Depois, há sempre o perigo de que o ministro sofra de perda de simpatia, e sua atitude se torne abstrata e acadêmica, fazendo com que ele ame a humanidade sem amar as pessoas. Cristo era o exato oposto disso. Ele amava os bebês, os publicanos, as prostitutas e as pessoas doentes, e Ele os amava espontânea e individualmente. O homem que diz segui-lo não pode dar-se ao luxo de agir de forma diversa.
Outro perigo que ameaça o ministro é que ele inconscientemente passe a amar ideias religiosas e filosóficas em vez de amar santos e pecadores. É totalmente possível sentir pelo mundo de homens perdidos o mesmo tipo de sentimento que o naturalista Fabre, por exemplo, sentia por uma colmeia de abelhas ou por um formigueiro. Eles são algo para estudar, algo de que se pode aprender, talvez até ajudá-los, mas nada por que se chore ou por que se venha a morrer.
Onde prevalece essa atitude, em breve haverá pregação artificial e pedante.
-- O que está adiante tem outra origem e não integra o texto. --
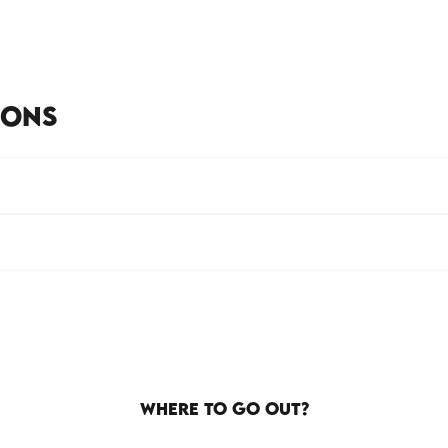
IONS
WHERE TO GO OUT?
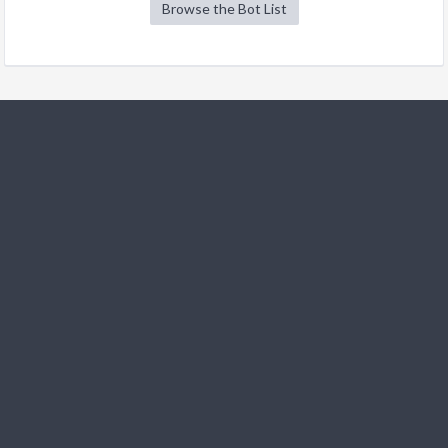
Browse the Bot List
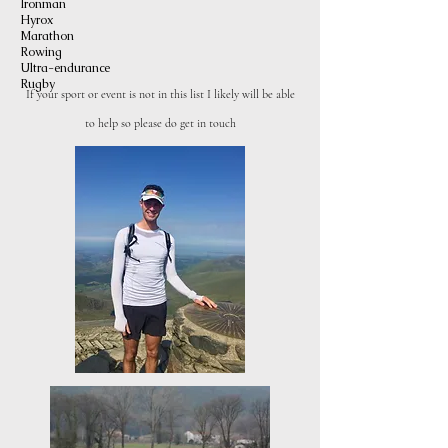
Ironman
Hyrox
Marathon
Ro
wing
Ultra-endurance
Rugby
If your sport or event is not in this list I likely will
be able
to help so please do get in touch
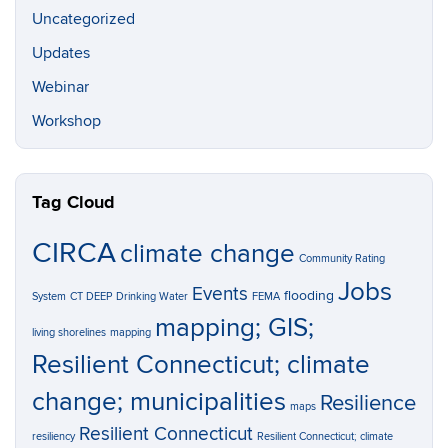
Uncategorized
Updates
Webinar
Workshop
Tag Cloud
CIRCA
climate change
Community Rating
Jobs
Events
flooding
System
CT DEEP
Drinking Water
FEMA
mapping; GIS;
living shorelines
mapping
Resilient Connecticut; climate
change; municipalities
Resilience
maps
Resilient Connecticut
resiliency
Resilient Connecticut; climate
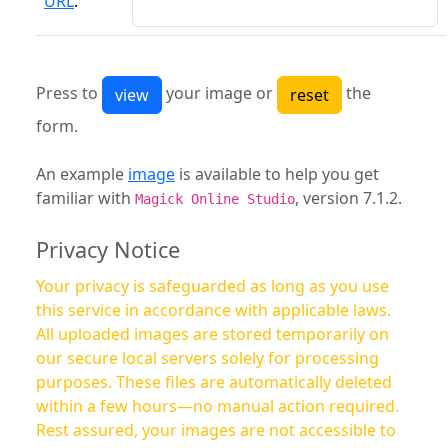
URL
:
Press to
your image or
the
form.
An example
image
is available to help you get
familiar with
, version 7.1.2.
Magick Online Studio
Privacy Notice
Your privacy is safeguarded as long as you use
this service in accordance with applicable laws.
All uploaded images are stored temporarily on
our secure local servers solely for processing
purposes. These files are automatically deleted
within a few hours—no manual action required.
Rest assured, your images are not accessible to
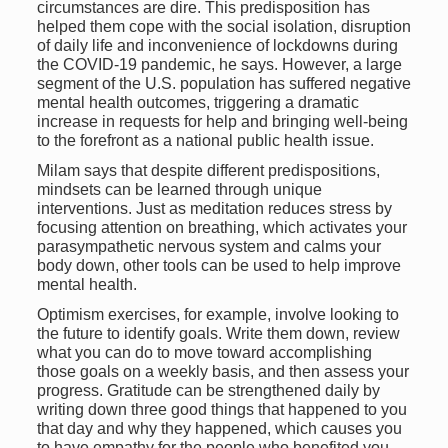
circumstances are dire. This predisposition has
helped them cope with the social isolation, disruption
of daily life and inconvenience of lockdowns during
the COVID-19 pandemic, he says. However, a large
segment of the U.S. population has suffered negative
mental health outcomes, triggering a dramatic
increase in requests for help and bringing well-being
to the forefront as a national public health issue.
Milam says that despite different predispositions,
mindsets can be learned through unique
interventions. Just as meditation reduces stress by
focusing attention on breathing, which activates your
parasympathetic nervous system and calms your
body down, other tools can be used to help improve
mental health.
Optimism exercises, for example, involve looking to
the future to identify goals. Write them down, review
what you can do to move toward accomplishing
those goals on a weekly basis, and then assess your
progress. Gratitude can be strengthened daily by
writing down three good things that happened to you
that day and why they happened, which causes you
to have empathy for the people who benefited you.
O ministro supõe que os seus ouvintes estão tão familiarizados com história, filosofia e teologia como ele, de forma que se afunda em citações eruditas, faz ocasionais citações de livros e autores totalmente desconhecidos da maioria das pessoas que o ouvem, e interpreta erroneamente as expressões surpresas do rosto dos seus paroquianos como admiração do seu brilhantismo.
Está além da minha compreensão a razão por que as pessoas religiosas continuam suportando esse tipo de coisa, e ainda lhe pagam e o financiam. A única coisa que faço é colocar isso na longa lista de coisas que não entendo e provavelmente nunca vou entender.
Outra armadilha que ronda o pregador é que ele passe a fazer aquilo que precisa ser feito e o faça sem “esquentar-se”. Estou ciente de quão melindroso é esse assunto e, apesar de minha opinião não aumentar o número dos meus amigos, espero que pelo menos influencie as pessoas na direção certa. É fácil o ministro tornar-se um vagabundo cheio de privilégios, um parasita social de mão estendida e olhar expectante. Ele não tem chefe à vista; não precisa cumprir certo número de horas, assim ele pode trabalhar num padrão confortável de vida, que lhe permite vadiar, ficar ocioso, folgar, cochilar e andar de um lado para outro conforme bem entender. E há muitos que fazem exatamente isso.
A fim de evitar esse perigo, o ministro precisa impor-se voluntariamente uma vida de labor tão árduo como a do fazendeiro, do estudante sério ou do cientista. Ninguém tem direito a uma forma de vida menos dura do que a dos trabalhadores que o sustentam. Nenhum pregador tem direito a morrer de velho se o trabalho duro vai matá-lo.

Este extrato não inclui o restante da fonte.